DCの仮想化と自動化が次世代のクラウドを作り、ビジネスを変える~vForum基調講演


VMware vCloud Suite

 「すべてのビジネスレイヤにおいて大きな変化が起こっている。いまはまさに変革のとき。そしてVMwareは仮想化とクラウドの力でビジネスの変革を支援する」――久々の来日を果たしたVMwareのCEO パット・ゲルシンガー氏は11月6日、都内で開催された「vForum 2012」の基調講演で聴衆に向けてこう語った。

 VMwareは現在、仮想化市場で圧倒的なシェアを誇る「vSphere」を主要コンポーネントに据えたクラウドインフラソリューション「VMware vCloud Suite(以下、vCloud)」を前面に押し出している。その目的はデータセンター全体の仮想化、特にSoftware Defined Network(SDN)による自動化の推進だ。ゲルシンガー氏はこれを「Software Defined Datacenter」と呼んでいるが、その名のとおり、ソフトウェアによってデータセンターのあらゆるレイヤが自動化されることで、クラウドは新たなフェーズを迎えるというのがVMwareの主張だ。

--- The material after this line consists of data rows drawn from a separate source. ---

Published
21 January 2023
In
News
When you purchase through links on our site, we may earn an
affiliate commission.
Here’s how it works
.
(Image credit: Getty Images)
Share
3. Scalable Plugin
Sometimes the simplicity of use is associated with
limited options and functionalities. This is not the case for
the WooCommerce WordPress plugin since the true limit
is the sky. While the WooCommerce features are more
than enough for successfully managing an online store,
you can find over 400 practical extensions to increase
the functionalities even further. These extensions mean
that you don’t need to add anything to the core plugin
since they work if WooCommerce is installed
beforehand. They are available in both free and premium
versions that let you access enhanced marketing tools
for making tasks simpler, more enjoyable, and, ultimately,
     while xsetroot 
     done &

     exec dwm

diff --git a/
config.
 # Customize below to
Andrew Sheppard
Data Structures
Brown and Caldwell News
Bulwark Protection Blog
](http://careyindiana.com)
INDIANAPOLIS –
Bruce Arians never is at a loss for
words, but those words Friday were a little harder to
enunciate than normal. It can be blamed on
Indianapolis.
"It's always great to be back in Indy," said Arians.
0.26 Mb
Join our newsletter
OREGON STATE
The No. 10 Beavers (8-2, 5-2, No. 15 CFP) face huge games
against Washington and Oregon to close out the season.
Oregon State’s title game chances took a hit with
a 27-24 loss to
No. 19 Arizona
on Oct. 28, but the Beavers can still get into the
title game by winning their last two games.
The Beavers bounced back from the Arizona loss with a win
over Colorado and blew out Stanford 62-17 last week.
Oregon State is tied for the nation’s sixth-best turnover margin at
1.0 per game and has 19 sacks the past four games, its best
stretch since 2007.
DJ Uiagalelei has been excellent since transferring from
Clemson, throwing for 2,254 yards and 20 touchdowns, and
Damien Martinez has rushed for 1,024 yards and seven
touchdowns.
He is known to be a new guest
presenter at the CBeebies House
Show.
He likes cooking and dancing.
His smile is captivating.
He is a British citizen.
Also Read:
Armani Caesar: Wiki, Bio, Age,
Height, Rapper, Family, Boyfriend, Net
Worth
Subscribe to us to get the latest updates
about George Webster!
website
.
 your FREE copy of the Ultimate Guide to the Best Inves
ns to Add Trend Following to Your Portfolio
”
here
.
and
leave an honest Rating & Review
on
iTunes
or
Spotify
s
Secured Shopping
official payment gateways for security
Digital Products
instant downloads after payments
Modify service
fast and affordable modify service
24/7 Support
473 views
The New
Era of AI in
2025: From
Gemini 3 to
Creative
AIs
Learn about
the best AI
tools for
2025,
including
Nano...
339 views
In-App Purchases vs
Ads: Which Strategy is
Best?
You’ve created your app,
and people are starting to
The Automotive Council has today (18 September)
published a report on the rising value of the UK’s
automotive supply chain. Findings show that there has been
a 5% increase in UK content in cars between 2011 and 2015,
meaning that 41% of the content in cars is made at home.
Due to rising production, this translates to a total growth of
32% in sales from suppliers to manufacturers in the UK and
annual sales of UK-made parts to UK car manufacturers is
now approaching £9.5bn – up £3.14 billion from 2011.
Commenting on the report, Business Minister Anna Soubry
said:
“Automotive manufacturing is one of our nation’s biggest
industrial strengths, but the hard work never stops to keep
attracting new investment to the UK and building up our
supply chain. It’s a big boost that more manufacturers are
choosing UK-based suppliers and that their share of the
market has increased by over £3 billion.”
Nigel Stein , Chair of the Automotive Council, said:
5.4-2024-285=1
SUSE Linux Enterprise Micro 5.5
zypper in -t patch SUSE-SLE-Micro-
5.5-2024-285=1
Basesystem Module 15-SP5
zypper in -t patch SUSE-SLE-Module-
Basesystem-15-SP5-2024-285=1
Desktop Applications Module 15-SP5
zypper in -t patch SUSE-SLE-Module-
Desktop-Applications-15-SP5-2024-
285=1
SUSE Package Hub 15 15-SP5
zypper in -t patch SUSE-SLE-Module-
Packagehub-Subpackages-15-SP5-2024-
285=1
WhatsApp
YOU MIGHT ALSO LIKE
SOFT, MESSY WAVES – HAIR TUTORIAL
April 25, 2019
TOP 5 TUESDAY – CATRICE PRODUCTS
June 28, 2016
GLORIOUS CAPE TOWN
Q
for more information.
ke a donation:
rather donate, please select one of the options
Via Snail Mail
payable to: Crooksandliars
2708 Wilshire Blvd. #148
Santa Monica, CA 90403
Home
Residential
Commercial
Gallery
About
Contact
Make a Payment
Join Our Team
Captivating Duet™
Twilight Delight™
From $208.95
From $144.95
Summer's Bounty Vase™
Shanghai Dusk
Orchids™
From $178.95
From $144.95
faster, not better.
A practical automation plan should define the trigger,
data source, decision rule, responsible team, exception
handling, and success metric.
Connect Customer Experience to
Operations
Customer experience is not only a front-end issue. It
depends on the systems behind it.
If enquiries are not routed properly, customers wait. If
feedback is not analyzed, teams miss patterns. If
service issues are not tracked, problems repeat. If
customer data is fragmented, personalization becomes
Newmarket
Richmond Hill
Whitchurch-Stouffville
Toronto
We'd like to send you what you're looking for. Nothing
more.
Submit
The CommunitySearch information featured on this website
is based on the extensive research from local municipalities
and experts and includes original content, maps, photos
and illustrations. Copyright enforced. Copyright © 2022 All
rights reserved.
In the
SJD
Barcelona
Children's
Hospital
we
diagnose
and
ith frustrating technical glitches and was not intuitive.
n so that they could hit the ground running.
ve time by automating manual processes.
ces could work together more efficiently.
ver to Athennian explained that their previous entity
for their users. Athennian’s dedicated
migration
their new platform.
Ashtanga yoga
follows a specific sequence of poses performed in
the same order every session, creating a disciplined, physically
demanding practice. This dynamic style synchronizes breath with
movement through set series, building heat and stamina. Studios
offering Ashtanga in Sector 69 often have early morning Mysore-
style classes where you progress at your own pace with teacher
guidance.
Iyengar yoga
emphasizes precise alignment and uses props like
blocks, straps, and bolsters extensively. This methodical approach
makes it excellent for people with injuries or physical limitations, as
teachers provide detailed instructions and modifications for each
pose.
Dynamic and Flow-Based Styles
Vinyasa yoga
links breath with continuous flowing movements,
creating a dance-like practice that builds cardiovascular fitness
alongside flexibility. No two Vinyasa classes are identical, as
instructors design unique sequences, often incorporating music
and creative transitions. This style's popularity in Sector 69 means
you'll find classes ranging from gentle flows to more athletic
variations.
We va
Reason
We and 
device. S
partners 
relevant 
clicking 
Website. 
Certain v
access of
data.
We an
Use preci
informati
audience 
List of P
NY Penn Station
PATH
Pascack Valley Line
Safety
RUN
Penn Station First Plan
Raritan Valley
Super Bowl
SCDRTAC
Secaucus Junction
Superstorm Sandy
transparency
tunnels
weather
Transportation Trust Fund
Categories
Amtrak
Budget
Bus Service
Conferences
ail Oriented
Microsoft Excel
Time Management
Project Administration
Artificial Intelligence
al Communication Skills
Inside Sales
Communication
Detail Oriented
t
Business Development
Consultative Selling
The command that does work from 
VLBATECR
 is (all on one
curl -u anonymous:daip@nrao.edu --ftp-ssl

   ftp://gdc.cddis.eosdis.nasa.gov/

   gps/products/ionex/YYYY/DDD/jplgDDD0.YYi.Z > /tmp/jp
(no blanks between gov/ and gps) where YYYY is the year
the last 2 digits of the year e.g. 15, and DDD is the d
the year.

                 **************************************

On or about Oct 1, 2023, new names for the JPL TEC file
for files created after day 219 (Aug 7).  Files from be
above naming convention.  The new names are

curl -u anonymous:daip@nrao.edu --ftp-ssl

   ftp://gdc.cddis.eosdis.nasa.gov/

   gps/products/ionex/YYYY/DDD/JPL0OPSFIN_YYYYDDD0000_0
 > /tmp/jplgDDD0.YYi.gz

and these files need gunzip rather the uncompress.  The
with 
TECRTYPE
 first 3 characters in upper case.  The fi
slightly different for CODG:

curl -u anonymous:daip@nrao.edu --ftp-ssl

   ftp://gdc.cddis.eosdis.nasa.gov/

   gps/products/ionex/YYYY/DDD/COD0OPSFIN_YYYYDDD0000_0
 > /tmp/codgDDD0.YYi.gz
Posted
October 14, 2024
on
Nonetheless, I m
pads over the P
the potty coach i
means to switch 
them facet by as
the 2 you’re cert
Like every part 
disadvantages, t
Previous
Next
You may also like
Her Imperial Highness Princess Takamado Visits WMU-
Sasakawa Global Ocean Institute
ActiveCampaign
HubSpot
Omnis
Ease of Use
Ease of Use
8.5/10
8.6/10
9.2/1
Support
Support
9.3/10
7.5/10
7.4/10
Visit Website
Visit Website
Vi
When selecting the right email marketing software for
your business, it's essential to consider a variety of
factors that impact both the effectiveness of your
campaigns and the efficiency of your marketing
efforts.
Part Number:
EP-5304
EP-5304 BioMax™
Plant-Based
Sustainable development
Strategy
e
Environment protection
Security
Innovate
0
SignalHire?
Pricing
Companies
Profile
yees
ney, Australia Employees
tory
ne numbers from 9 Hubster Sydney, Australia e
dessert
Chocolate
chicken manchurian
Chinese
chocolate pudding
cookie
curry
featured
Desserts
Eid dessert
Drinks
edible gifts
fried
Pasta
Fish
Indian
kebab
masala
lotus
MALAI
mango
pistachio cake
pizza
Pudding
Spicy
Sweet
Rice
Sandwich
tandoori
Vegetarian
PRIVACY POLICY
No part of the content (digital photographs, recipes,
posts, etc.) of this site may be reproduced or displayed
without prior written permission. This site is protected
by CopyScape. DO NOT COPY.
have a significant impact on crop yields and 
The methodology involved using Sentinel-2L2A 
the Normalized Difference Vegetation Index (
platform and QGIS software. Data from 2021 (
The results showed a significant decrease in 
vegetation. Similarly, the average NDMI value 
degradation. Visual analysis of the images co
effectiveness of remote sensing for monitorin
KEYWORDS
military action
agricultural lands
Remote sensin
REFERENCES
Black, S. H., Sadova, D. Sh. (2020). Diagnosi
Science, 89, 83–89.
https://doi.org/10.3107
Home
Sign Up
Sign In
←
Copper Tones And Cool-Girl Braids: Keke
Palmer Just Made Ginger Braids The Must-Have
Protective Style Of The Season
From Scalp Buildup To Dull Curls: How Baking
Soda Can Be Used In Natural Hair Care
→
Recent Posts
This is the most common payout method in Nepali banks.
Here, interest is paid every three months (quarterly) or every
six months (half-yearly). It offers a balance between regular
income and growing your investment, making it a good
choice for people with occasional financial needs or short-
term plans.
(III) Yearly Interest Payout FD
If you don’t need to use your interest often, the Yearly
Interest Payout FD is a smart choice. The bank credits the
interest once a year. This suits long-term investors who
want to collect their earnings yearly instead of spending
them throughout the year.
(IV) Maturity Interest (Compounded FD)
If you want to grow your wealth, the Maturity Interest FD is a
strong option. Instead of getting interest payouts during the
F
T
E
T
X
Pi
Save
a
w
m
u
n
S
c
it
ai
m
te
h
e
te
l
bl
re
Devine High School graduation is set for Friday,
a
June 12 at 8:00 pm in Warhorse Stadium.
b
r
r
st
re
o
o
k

 本稿ではvForum 2012の基調講演での内容をもとに、VMwareが描く新しいクラウドコンピューティングの世界に触れてみたい。


ソフトバンクとの提携で国内企業のBYODを推進

三木泰雄氏

 最初にヴイエムウェア 代表取締役社長の三木泰雄氏が登壇、vForum 2012のテーマである“Right Here, Right Now”について、「クラウドの準備はもうここにできている。あとはいますぐ使うだけ、という意味が込められている」と語り、「日本でもクラウドコンピューティングはずいぶん普及してきたが、米国などに比べるとまだ導入率は高いといえない。成長する企業、業績の良い企業ほど、クラウドを活用している。ビジネスを拡げる手段として、ぜひ積極的に検討してほしい」と訴えた。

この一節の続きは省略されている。